LOS ANGELES • An attorney for the concert promotion company AEG Live warned jurors they would see a very different view of the charismatic Michael Jackson as the company seeks to prove it was not liable for the pop star’s death.

Marvin Putnam, making his opening statement in what is expected to be an emotional wrongful death trial, said AEG officials had no idea that Jackson was taking the surgical anesthetic that led to his death.

He said the three-month civil case would bring to light “some ugly stuff” about the singer’s private behavior.

“The public Michael Jackson was very different from the private Michael Jackson,” Putnam said. “He erected a wall between himself and his family. Even his family wasn’t sure what was going on at the house. He kept those who might have been able help him at a distance.”

He said Jackson had been using the powerful anesthetic propofol for years to help him sleep “and almost no one knew.”

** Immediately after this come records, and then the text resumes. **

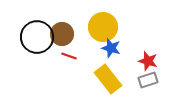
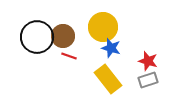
brown circle: moved 1 px right, 2 px down
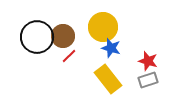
red line: rotated 63 degrees counterclockwise
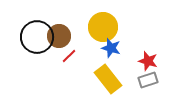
brown circle: moved 4 px left
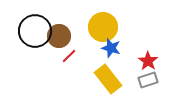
black circle: moved 2 px left, 6 px up
red star: rotated 18 degrees clockwise
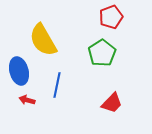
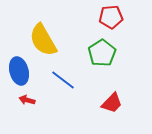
red pentagon: rotated 15 degrees clockwise
blue line: moved 6 px right, 5 px up; rotated 65 degrees counterclockwise
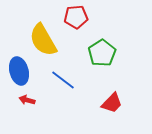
red pentagon: moved 35 px left
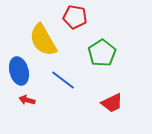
red pentagon: moved 1 px left; rotated 15 degrees clockwise
red trapezoid: rotated 20 degrees clockwise
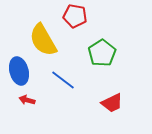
red pentagon: moved 1 px up
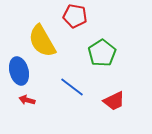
yellow semicircle: moved 1 px left, 1 px down
blue line: moved 9 px right, 7 px down
red trapezoid: moved 2 px right, 2 px up
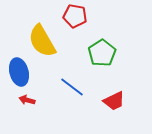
blue ellipse: moved 1 px down
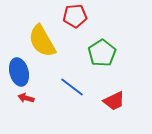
red pentagon: rotated 15 degrees counterclockwise
red arrow: moved 1 px left, 2 px up
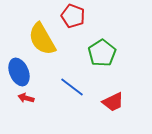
red pentagon: moved 2 px left; rotated 25 degrees clockwise
yellow semicircle: moved 2 px up
blue ellipse: rotated 8 degrees counterclockwise
red trapezoid: moved 1 px left, 1 px down
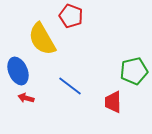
red pentagon: moved 2 px left
green pentagon: moved 32 px right, 18 px down; rotated 20 degrees clockwise
blue ellipse: moved 1 px left, 1 px up
blue line: moved 2 px left, 1 px up
red trapezoid: rotated 115 degrees clockwise
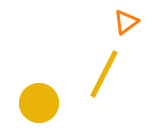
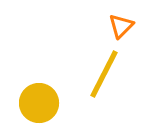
orange triangle: moved 5 px left, 4 px down; rotated 8 degrees counterclockwise
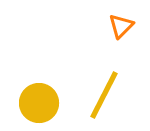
yellow line: moved 21 px down
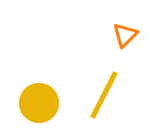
orange triangle: moved 4 px right, 9 px down
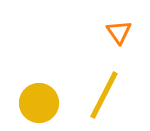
orange triangle: moved 6 px left, 3 px up; rotated 20 degrees counterclockwise
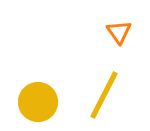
yellow circle: moved 1 px left, 1 px up
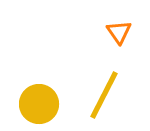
yellow circle: moved 1 px right, 2 px down
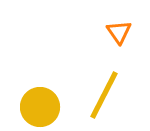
yellow circle: moved 1 px right, 3 px down
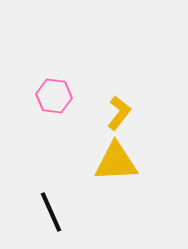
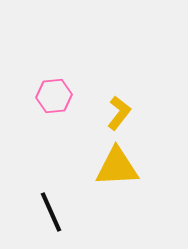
pink hexagon: rotated 12 degrees counterclockwise
yellow triangle: moved 1 px right, 5 px down
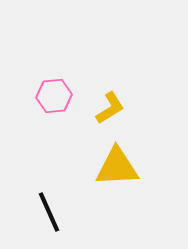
yellow L-shape: moved 9 px left, 5 px up; rotated 20 degrees clockwise
black line: moved 2 px left
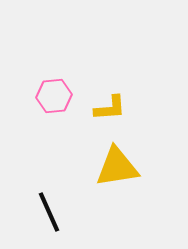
yellow L-shape: rotated 28 degrees clockwise
yellow triangle: rotated 6 degrees counterclockwise
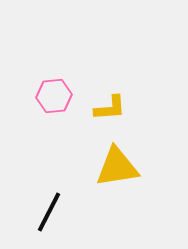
black line: rotated 51 degrees clockwise
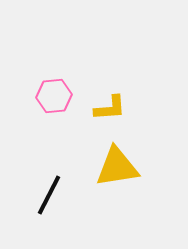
black line: moved 17 px up
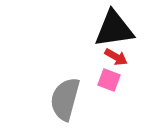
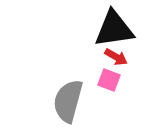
gray semicircle: moved 3 px right, 2 px down
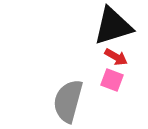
black triangle: moved 1 px left, 3 px up; rotated 9 degrees counterclockwise
pink square: moved 3 px right
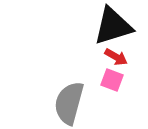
gray semicircle: moved 1 px right, 2 px down
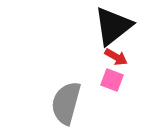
black triangle: rotated 21 degrees counterclockwise
gray semicircle: moved 3 px left
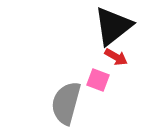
pink square: moved 14 px left
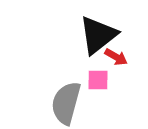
black triangle: moved 15 px left, 9 px down
pink square: rotated 20 degrees counterclockwise
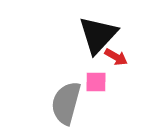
black triangle: rotated 9 degrees counterclockwise
pink square: moved 2 px left, 2 px down
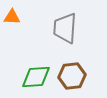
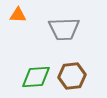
orange triangle: moved 6 px right, 2 px up
gray trapezoid: moved 1 px left, 1 px down; rotated 96 degrees counterclockwise
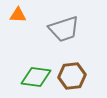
gray trapezoid: rotated 16 degrees counterclockwise
green diamond: rotated 12 degrees clockwise
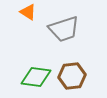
orange triangle: moved 10 px right, 3 px up; rotated 30 degrees clockwise
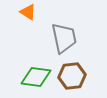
gray trapezoid: moved 9 px down; rotated 84 degrees counterclockwise
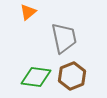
orange triangle: rotated 48 degrees clockwise
brown hexagon: rotated 16 degrees counterclockwise
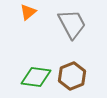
gray trapezoid: moved 8 px right, 14 px up; rotated 16 degrees counterclockwise
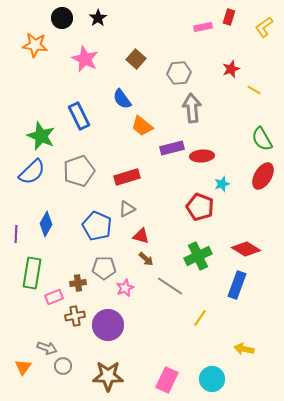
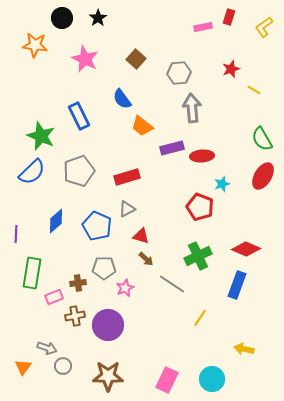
blue diamond at (46, 224): moved 10 px right, 3 px up; rotated 20 degrees clockwise
red diamond at (246, 249): rotated 8 degrees counterclockwise
gray line at (170, 286): moved 2 px right, 2 px up
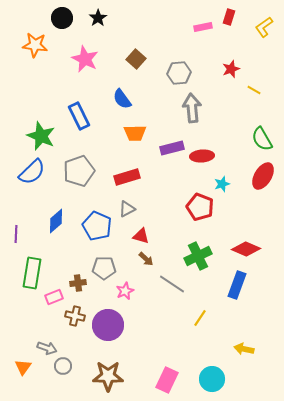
orange trapezoid at (142, 126): moved 7 px left, 7 px down; rotated 40 degrees counterclockwise
pink star at (125, 288): moved 3 px down
brown cross at (75, 316): rotated 24 degrees clockwise
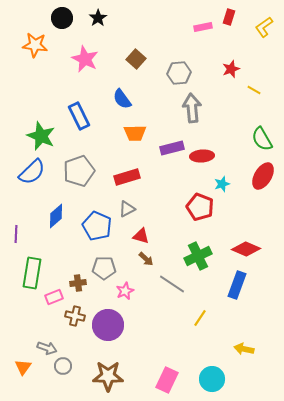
blue diamond at (56, 221): moved 5 px up
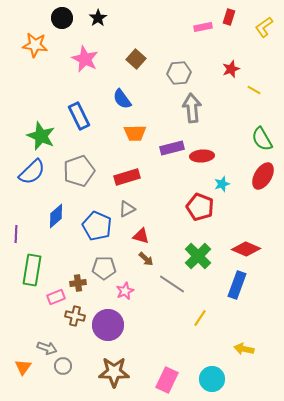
green cross at (198, 256): rotated 20 degrees counterclockwise
green rectangle at (32, 273): moved 3 px up
pink rectangle at (54, 297): moved 2 px right
brown star at (108, 376): moved 6 px right, 4 px up
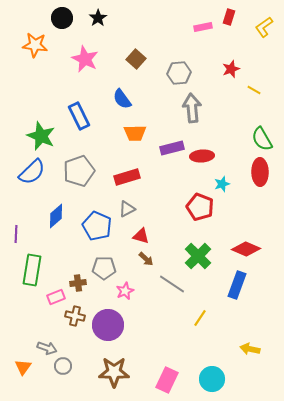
red ellipse at (263, 176): moved 3 px left, 4 px up; rotated 32 degrees counterclockwise
yellow arrow at (244, 349): moved 6 px right
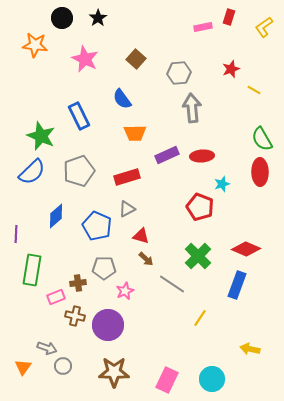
purple rectangle at (172, 148): moved 5 px left, 7 px down; rotated 10 degrees counterclockwise
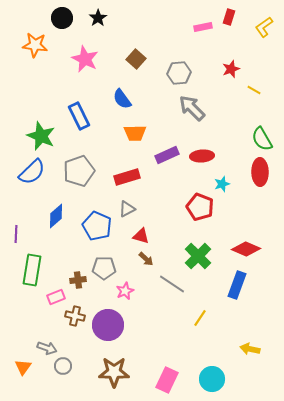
gray arrow at (192, 108): rotated 40 degrees counterclockwise
brown cross at (78, 283): moved 3 px up
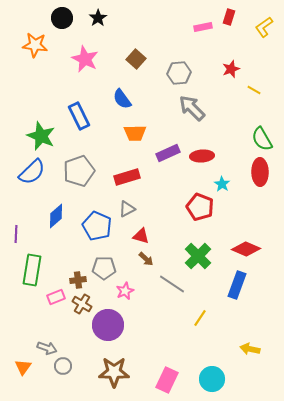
purple rectangle at (167, 155): moved 1 px right, 2 px up
cyan star at (222, 184): rotated 21 degrees counterclockwise
brown cross at (75, 316): moved 7 px right, 12 px up; rotated 18 degrees clockwise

“AEG, like everyone else, was an outsider,” Putnam said. “They had no idea. It was going on behind locked doors.”

The “Thriller” singer’s mother, Katherine, is suing privately held AEG Live, promoters of a never-realized series of comeback concerts by Jackson, for negligence in hiring Dr. Conrad Murray as his personal physician.

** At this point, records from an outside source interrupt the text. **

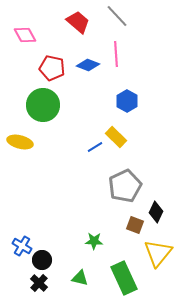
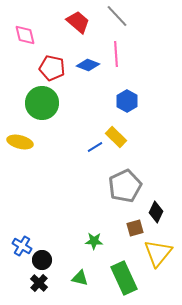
pink diamond: rotated 15 degrees clockwise
green circle: moved 1 px left, 2 px up
brown square: moved 3 px down; rotated 36 degrees counterclockwise
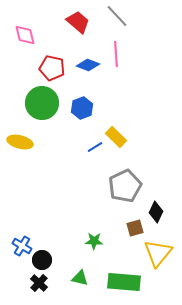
blue hexagon: moved 45 px left, 7 px down; rotated 10 degrees clockwise
green rectangle: moved 4 px down; rotated 60 degrees counterclockwise
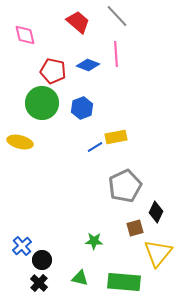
red pentagon: moved 1 px right, 3 px down
yellow rectangle: rotated 55 degrees counterclockwise
blue cross: rotated 18 degrees clockwise
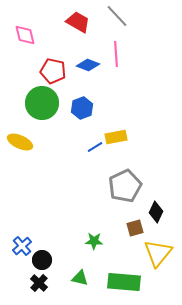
red trapezoid: rotated 10 degrees counterclockwise
yellow ellipse: rotated 10 degrees clockwise
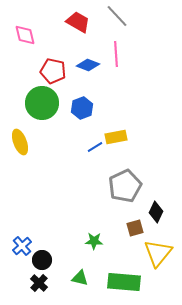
yellow ellipse: rotated 45 degrees clockwise
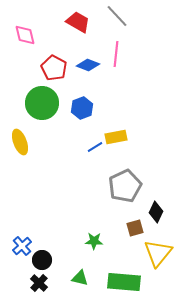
pink line: rotated 10 degrees clockwise
red pentagon: moved 1 px right, 3 px up; rotated 15 degrees clockwise
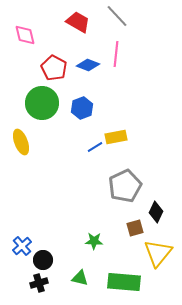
yellow ellipse: moved 1 px right
black circle: moved 1 px right
black cross: rotated 30 degrees clockwise
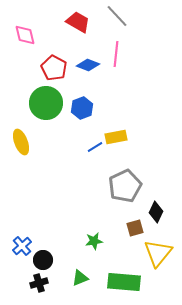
green circle: moved 4 px right
green star: rotated 12 degrees counterclockwise
green triangle: rotated 36 degrees counterclockwise
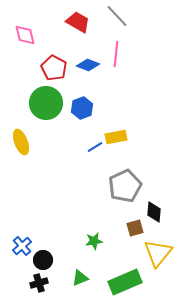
black diamond: moved 2 px left; rotated 20 degrees counterclockwise
green rectangle: moved 1 px right; rotated 28 degrees counterclockwise
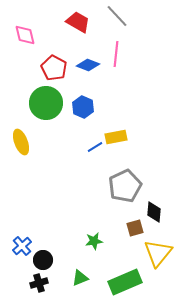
blue hexagon: moved 1 px right, 1 px up; rotated 15 degrees counterclockwise
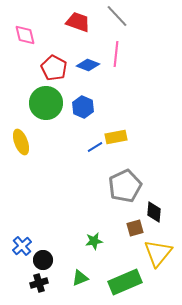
red trapezoid: rotated 10 degrees counterclockwise
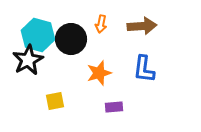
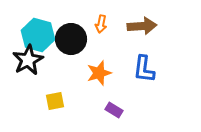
purple rectangle: moved 3 px down; rotated 36 degrees clockwise
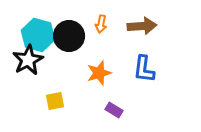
black circle: moved 2 px left, 3 px up
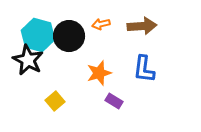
orange arrow: rotated 66 degrees clockwise
black star: rotated 16 degrees counterclockwise
yellow square: rotated 30 degrees counterclockwise
purple rectangle: moved 9 px up
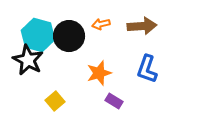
blue L-shape: moved 3 px right; rotated 12 degrees clockwise
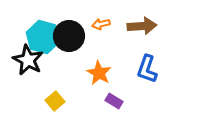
cyan hexagon: moved 5 px right, 2 px down
orange star: rotated 25 degrees counterclockwise
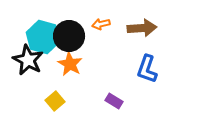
brown arrow: moved 2 px down
orange star: moved 29 px left, 9 px up
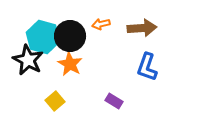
black circle: moved 1 px right
blue L-shape: moved 2 px up
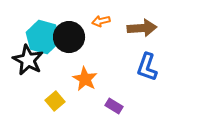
orange arrow: moved 3 px up
black circle: moved 1 px left, 1 px down
orange star: moved 15 px right, 15 px down
purple rectangle: moved 5 px down
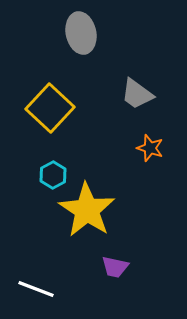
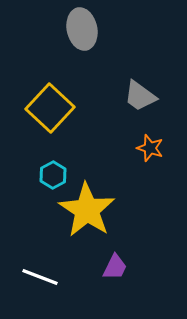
gray ellipse: moved 1 px right, 4 px up
gray trapezoid: moved 3 px right, 2 px down
purple trapezoid: rotated 76 degrees counterclockwise
white line: moved 4 px right, 12 px up
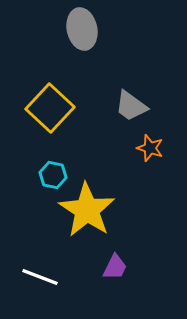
gray trapezoid: moved 9 px left, 10 px down
cyan hexagon: rotated 20 degrees counterclockwise
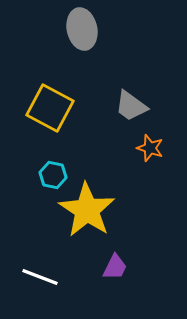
yellow square: rotated 15 degrees counterclockwise
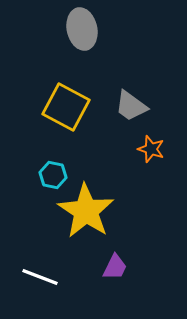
yellow square: moved 16 px right, 1 px up
orange star: moved 1 px right, 1 px down
yellow star: moved 1 px left, 1 px down
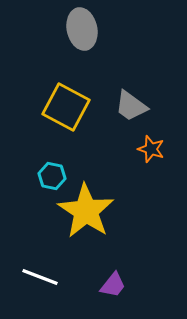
cyan hexagon: moved 1 px left, 1 px down
purple trapezoid: moved 2 px left, 18 px down; rotated 12 degrees clockwise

Murray, convicted in 2011 for the involuntary manslaughter of Jackson with a propofol overdose, was caring for the singer as he rehearsed in Los Angeles for a series of 50 “This is It” shows in London in 2009.

Brian Panish, representing Jackson’s family, said AEG Live ignored red flags when it hired Murray and should have been aware that the singer had addiction problems years before he agreed to perform the concerts.

Jackson, 50, drowning in debt and seeking to rebuild a reputation damaged by his 2005 trial and acquittal on child molestation charges, died in Los Angeles in June 2009.

In his opening argument, Panish said AEG Live failed to do proper background checks on Murray, who asked for $5 million to care for the singer. Background checks would have revealed Murray was in debt and was a cardiologist even though Jackson had no known heart issues, Panish said.

“When a red flag comes up, do you turn away or do you look into it?” Panish said. “AEG ignored the obvious red flags and they hired Dr. Murray.”

AEG Live contends that it did not hire or supervise Murray, saying that a proposed contract with him was never executed. The concert promoters also have said they could not have foreseen that Murray posed a danger to Jackson.

“This case is about the choices we make and the personal responsibilities that go with that,” Putnam said on Monday.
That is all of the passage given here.